(Material provided Opens)

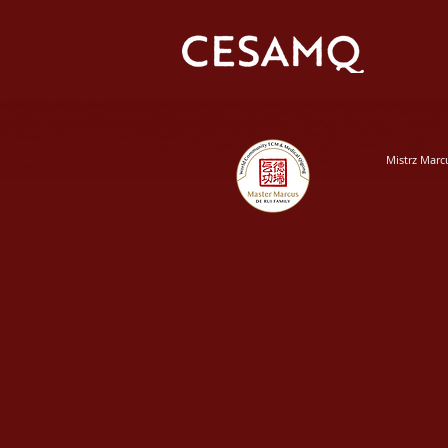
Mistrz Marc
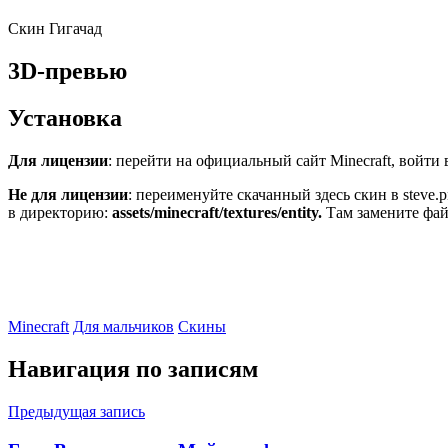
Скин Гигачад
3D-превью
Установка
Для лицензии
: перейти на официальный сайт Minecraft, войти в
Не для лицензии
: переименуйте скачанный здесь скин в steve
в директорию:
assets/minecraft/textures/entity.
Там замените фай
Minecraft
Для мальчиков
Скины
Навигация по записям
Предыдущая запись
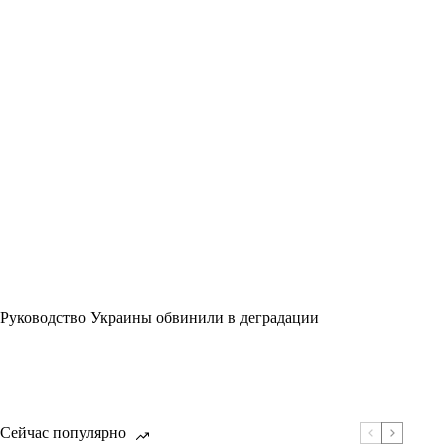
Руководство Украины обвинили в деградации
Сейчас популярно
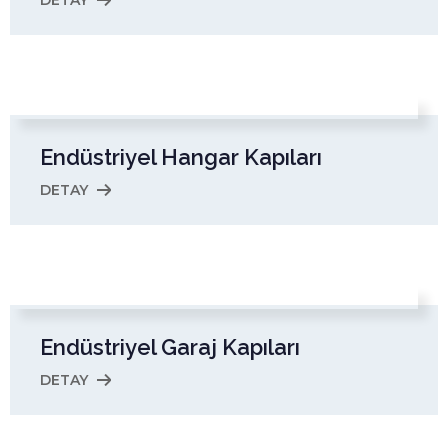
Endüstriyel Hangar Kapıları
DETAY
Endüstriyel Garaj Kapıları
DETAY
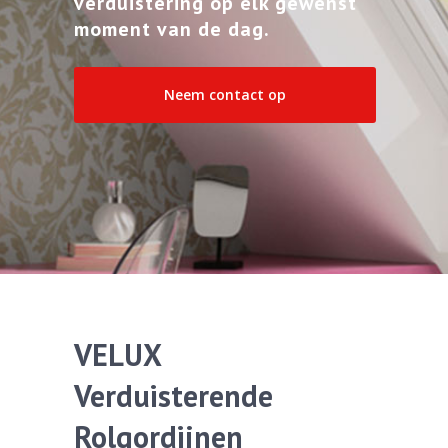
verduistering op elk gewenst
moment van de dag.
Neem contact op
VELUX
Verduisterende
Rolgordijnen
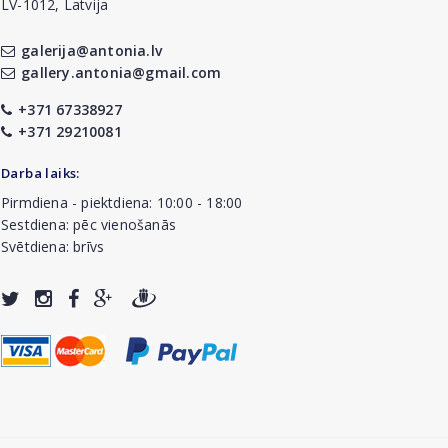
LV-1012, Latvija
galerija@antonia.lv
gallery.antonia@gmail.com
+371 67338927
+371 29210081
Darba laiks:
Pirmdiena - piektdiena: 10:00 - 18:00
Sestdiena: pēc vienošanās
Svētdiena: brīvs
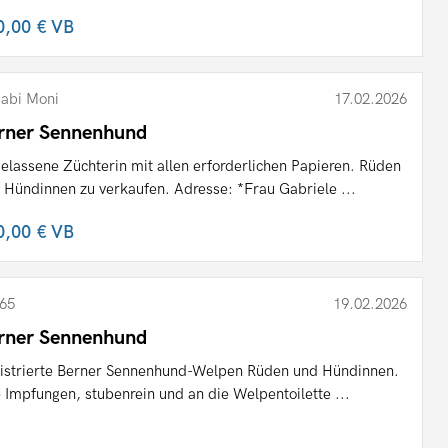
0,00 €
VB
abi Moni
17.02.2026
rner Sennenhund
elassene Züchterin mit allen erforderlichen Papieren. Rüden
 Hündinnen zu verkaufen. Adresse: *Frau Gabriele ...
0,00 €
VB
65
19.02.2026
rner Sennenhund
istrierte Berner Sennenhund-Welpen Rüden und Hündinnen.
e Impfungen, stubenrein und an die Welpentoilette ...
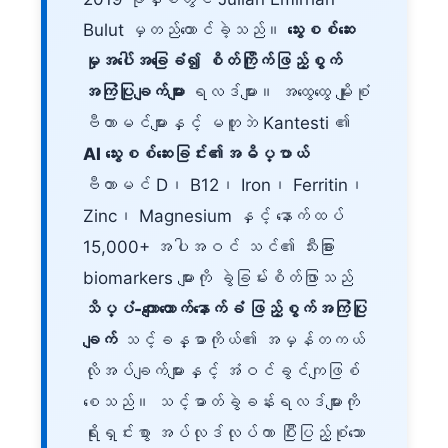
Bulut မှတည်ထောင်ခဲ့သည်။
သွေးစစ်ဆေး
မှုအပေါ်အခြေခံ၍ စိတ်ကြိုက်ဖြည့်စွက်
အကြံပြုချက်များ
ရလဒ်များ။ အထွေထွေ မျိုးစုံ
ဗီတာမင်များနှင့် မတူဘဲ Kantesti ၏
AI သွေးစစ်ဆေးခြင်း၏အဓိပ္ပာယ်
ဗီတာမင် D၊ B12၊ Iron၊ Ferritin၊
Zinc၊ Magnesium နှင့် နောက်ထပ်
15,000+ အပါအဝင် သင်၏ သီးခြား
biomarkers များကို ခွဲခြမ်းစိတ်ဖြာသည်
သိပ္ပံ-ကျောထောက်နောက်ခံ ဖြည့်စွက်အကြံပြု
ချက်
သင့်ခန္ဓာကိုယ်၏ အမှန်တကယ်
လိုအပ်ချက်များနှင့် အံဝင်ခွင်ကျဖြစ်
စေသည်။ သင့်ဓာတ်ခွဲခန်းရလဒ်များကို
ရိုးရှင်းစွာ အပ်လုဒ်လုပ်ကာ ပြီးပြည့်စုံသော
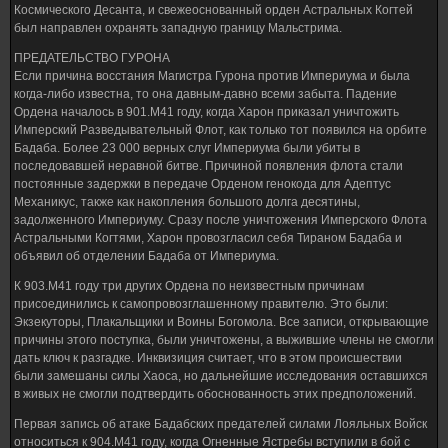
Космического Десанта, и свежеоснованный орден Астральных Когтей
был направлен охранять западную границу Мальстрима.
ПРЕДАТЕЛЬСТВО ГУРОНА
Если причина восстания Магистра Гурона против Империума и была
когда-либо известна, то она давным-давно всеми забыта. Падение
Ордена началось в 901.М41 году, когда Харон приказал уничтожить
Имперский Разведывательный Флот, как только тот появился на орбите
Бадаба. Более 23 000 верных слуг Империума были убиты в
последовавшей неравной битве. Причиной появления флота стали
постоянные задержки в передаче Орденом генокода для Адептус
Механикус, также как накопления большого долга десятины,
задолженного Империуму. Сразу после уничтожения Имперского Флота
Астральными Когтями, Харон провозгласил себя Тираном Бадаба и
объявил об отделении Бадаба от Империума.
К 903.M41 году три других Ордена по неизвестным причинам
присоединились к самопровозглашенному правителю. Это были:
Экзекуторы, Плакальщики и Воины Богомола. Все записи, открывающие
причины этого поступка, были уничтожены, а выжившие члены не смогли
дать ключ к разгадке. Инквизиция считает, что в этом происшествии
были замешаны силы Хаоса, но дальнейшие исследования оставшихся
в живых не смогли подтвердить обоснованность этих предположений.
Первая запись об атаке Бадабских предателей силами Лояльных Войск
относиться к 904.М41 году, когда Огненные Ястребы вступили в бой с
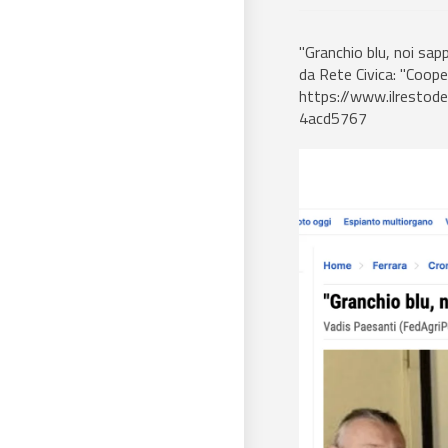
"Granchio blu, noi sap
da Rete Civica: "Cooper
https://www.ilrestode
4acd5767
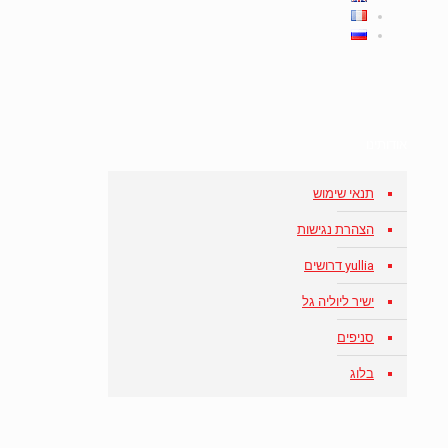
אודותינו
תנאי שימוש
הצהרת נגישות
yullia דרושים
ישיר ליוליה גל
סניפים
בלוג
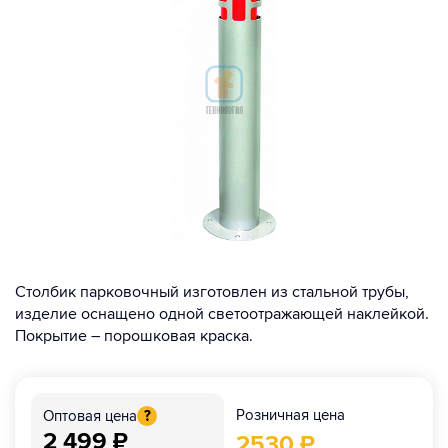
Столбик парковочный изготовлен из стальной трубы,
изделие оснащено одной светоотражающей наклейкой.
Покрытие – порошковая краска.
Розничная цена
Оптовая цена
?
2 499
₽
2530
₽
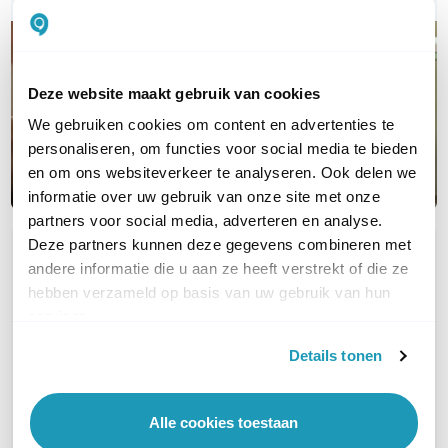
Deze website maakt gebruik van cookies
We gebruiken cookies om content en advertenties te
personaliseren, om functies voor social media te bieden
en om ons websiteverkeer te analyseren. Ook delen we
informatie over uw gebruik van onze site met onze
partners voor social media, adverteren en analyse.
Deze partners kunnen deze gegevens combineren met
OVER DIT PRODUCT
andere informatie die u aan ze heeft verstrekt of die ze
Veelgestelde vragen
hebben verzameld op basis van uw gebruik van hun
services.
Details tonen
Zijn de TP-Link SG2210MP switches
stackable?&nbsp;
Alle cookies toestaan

(Material provided Closes)

** Task item **
All lines from the one containing "в живых не смогли" through the end of the data are to be written out exactly, with nothing added; skip the pictures.

** Answer to this task **
в живых не смогли подтвердить обоснованность этих предположений.
Первая запись об атаке Бадабских предателей силами Лояльных Войск
относиться к 904.М41 году, когда Огненные Ястребы вступили в бой с
"Granchio blu, noi sap
da Rete Civica: "Cooper
https://www.ilrestode
4acd5767
אודותינו
תנאי שימוש
הצהרת נגישות
yullia דרושים
ישיר ליוליה גל
סניפים
בלוג
Столбик парковочный изготовлен из стальной трубы,
изделие оснащено одной светоотражающей наклейкой.
Покрытие – порошковая краска.
Розничная цена
Оптовая цена
?
2 499
₽
2530
₽
Deze website maakt gebruik van cookies
We gebruiken cookies om content en advertenties te
personaliseren, om functies voor social media te bieden
en om ons websiteverkeer te analyseren. Ook delen we
informatie over uw gebruik van onze site met onze
partners voor social media, adverteren en analyse.
Deze partners kunnen deze gegevens combineren met
OVER DIT PRODUCT
andere informatie die u aan ze heeft verstrekt of die ze
Veelgestelde vragen
hebben verzameld op basis van uw gebruik van hun
services.
Details tonen
Zijn de TP-Link SG2210MP switches
stackable?&nbsp;
Alle cookies toestaan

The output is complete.